Tuesday, 16 August 2011

Sunday, 14 August 2011

Porat and Porat

The paper by Porat and Porat gives a different yet very similar algorithm for pattern matching in a stream. This one however does have a small chance of false negatives; that is it may miss an actual match.

As is seemingly usual you take 1..logm lengths of the pattern and tries to match the longer length from the previous one (i from i-1). To do this, if there is a match, the algorithm jumps by period(i-1) characters until you have no 'overlap'; that is the period(i) is longer that the remaining length of the substring of the you are on.

The details of how this 'process' above stitches together involves creating and then aborting processes 'just in case' you need the result from that process. If you later find it useless (this will be before it will finish) you just kill it and start a new one.

In comparison with the previous streaming method, which extends the pattern using fingerprints, rather than here using fingerprints generally and extend the pattern by relying on periodicity and jumps and 'checkpoints'.

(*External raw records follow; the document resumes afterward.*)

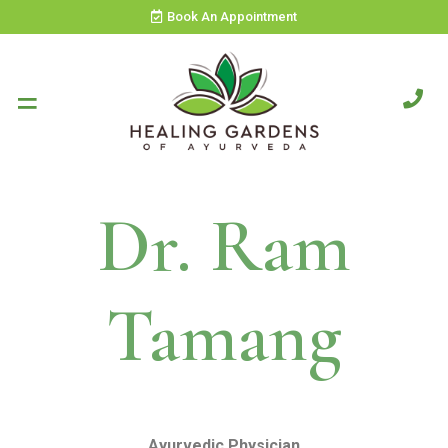
Book An Appointment
Dr. Ram
Tamang
Ayurvedic Physician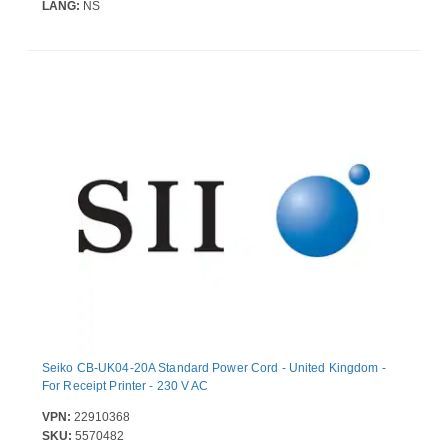
LANG:
NS
Seiko CB-UK04-20A Standard Power Cord - United Kingdom -
For Receipt Printer - 230 V AC
VPN:
22910368
SKU:
5570482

The paper goes onto 1 and k mismatch pattern matching which uses the pattern matching algorithm as a black box. Once a method is implemented for general pattern matching, this could be a natural extension to the project here.

Next stop is a paper which claims solves the pattern matching in a stream problem using real time and log space. This algorithm could be replaced as the blackbox above, or for the periodicity calculating algorithm from the previous paper.

Friday, 5 August 2011

KMP

Having started reading the Porat and Porat paper for their streaming pattern matching algorithm, it was made clear that these algorithms share a parentage of sorts in the KMP algorithm. for completeness I have read the details of the algorithm from their original paper. These streaming algorithms essentially 'shift' the (sub)pattern by it's period. This pecisesly what KMP does. The streaming algorithm has extra complexity of fingerprints, but as KMP ensures one never backtracks it clear to see why the streaming algorithms bear this striking resemblance.

Monday, 1 August 2011

Periodicity in Streams - Ergun, Jowhari and Saglam

The focus of this paper is not in fact the pattern matching algorithm; although much care is given in it's explanation; but rather it's application in calculating the period of a stream; or some distance to it being periodic. The pattern matching algorithm is used as a tool to calculate these values.

The pattern matching algorithm runs in O(log |u| log n) bits of space and O(log|u|) per-item time, where n is the length of the stream, u the length of the pattern.

It is a fairly complex algorithm, but underpinning it are Rabin-Karp fingerprints. These are essentially elements of a large finite field. They can be computed in log(n) space, and allow strings to be compared in constant time (by comparing fingerprints). The fingerprints can be concatenated split up using constant time arithmetic; allowing for fast update. I did briefly look at the paper where these were introduced, and it demonstrates a straightforward linear time pattern matching algorithm; this requires storing the pattern to update the fingerprint quickly, however was a nice simple example of using fingerprints for pattern matching.

The fingerprints are used to extend a given (a naive solution) algorithm to match a longer pattern using log n extra bits. Essentially you store a constant number of fingerprints and construct the fingerprint for the longer pattern, starting at each original match, using these stored ones. This is done carefully so that no backtracking on the stream is done; of course, backtracking would ruin the streaming model.

Now that one can extend the pattern and find where the extended pattern matching, the pattern is taken in log parts: s[1,2^k]. You use a straightforward pattern matching for the first one, and then extend it for the larger k using the fingerprint method.

I believe the algorithm I shall eventually implement will be based on this. This algorithm in particular will require strict care to ensure that all the parts of it are computed at the right time; the exposition of the algorithm is such that parts to be computed in parallel are explained at various points.

I briefly read the algorithm for period calculation, the application of the string matching algorithm and calculation of frequency moments. However, given the other papers in the current reading list these parts seemed less relevant. My next port of call, therefore, is on the paper by Porat and Porat on which this string matching algorithm is based. This paper is mentioned here as requiring some pre-processing, and as being more complicated (inferred).